What to produce: In your copy of the records, include every word exactly and no pictures.

Records contained in a dataset:
__________

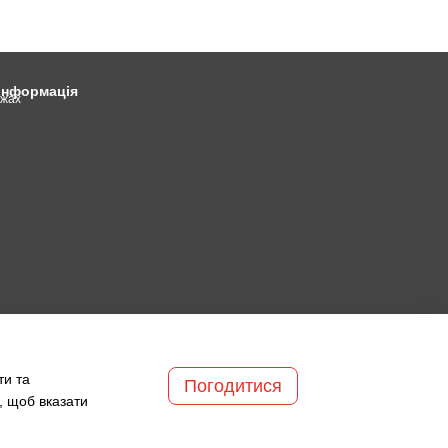
 інформація
ежах
ти та
Погодитися
, щоб вказати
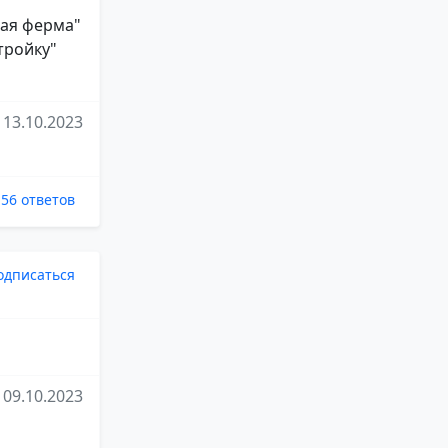
лая ферма"
тройку"
13.10.2023
56 ответов
одписаться
09.10.2023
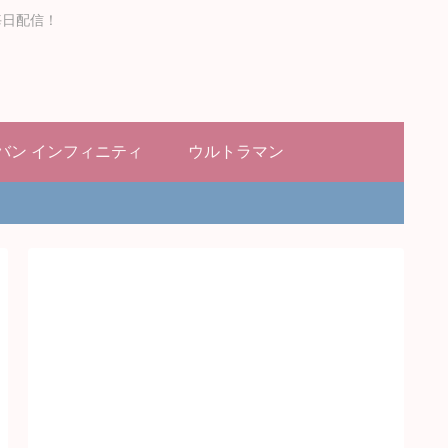
毎日配信！
バン インフィニティ
ウルトラマン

__________

Answer section:
 інформація
ежах
ти та
Погодитися
, щоб вказати
лая ферма"
тройку"
13.10.2023
56 ответов
одписаться
09.10.2023
毎日配信！
バン インフィニティ
ウルトラマン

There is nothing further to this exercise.